> [Input records]
- - - - -
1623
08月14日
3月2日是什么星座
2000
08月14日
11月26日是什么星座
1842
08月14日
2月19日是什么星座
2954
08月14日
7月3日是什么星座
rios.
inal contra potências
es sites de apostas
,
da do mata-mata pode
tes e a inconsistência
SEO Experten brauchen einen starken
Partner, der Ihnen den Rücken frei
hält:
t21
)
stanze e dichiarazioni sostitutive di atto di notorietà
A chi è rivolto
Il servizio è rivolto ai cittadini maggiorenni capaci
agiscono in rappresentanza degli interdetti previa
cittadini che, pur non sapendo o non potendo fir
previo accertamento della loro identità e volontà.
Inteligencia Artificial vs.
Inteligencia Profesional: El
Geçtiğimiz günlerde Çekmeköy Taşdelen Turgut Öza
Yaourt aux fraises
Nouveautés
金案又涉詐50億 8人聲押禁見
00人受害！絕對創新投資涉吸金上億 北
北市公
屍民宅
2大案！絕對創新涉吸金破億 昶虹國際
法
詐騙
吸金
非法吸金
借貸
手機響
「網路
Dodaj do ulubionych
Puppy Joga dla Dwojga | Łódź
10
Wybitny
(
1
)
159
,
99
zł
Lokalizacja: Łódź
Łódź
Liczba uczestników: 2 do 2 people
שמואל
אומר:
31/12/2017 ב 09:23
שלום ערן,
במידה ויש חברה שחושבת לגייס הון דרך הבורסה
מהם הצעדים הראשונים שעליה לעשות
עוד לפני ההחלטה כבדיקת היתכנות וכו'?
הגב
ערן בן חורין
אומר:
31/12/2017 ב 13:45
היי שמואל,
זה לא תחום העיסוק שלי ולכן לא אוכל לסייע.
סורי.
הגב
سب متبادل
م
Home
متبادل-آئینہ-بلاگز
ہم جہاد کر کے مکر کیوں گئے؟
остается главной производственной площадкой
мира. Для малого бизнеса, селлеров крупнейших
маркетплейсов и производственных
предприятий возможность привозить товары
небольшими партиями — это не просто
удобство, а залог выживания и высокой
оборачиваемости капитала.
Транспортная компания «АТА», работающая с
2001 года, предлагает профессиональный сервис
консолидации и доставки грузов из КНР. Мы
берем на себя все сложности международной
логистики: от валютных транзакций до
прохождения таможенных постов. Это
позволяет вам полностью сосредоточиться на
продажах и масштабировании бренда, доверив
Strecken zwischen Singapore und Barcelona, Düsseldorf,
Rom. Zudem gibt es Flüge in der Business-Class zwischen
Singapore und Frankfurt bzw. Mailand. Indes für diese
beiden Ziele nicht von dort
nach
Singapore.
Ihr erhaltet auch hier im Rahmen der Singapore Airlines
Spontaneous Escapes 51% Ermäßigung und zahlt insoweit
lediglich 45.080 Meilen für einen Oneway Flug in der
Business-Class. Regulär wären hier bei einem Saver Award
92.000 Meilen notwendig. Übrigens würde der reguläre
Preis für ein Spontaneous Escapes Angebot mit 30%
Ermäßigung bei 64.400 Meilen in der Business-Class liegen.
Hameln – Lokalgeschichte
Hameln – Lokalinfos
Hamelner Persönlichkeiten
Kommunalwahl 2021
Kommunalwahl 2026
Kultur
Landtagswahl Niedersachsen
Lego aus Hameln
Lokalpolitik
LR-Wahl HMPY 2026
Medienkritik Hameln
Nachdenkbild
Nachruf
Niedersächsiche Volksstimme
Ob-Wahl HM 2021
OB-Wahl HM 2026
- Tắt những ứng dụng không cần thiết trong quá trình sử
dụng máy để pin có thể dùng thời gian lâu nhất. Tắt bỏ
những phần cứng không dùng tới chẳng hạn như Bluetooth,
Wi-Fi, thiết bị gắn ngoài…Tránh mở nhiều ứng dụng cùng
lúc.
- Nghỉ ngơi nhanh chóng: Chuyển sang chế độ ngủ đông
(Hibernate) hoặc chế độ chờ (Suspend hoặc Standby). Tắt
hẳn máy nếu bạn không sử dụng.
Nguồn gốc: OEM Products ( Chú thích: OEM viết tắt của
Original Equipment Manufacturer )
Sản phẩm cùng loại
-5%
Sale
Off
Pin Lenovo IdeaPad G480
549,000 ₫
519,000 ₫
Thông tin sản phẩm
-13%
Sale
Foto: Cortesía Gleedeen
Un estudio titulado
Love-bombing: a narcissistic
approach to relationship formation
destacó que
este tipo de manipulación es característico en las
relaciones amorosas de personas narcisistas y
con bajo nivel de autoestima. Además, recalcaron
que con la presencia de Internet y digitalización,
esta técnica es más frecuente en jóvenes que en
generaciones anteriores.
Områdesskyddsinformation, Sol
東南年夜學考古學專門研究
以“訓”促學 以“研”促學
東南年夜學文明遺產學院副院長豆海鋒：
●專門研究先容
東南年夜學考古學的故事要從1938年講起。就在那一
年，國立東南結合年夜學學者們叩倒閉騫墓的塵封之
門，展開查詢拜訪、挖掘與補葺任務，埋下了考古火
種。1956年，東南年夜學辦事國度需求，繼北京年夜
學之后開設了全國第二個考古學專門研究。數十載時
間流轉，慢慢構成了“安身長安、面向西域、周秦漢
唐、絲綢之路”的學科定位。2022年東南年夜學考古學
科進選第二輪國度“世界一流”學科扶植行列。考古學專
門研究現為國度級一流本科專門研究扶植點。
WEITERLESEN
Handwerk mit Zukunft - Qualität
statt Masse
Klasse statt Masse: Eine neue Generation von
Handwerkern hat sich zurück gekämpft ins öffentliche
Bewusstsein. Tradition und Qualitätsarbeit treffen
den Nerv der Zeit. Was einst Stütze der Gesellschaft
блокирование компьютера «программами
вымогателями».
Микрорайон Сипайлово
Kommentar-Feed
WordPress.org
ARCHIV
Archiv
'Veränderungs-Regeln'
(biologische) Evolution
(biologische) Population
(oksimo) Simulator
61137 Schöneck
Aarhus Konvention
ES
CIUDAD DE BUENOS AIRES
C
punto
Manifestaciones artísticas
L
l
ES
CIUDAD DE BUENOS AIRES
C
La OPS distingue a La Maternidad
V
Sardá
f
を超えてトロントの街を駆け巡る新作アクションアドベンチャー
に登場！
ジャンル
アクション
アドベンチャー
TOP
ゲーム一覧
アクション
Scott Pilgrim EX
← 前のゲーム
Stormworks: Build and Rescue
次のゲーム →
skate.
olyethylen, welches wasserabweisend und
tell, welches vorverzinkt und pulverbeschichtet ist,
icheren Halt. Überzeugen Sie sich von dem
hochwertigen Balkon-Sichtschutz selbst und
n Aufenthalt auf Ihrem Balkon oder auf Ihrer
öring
- - - - -
> [About this exercise] In the records above, find each line that holds the word "Kommunalwahl"; copy all such lines.

> [Result of the exercise]
Kommunalwahl 2021
Kommunalwahl 2026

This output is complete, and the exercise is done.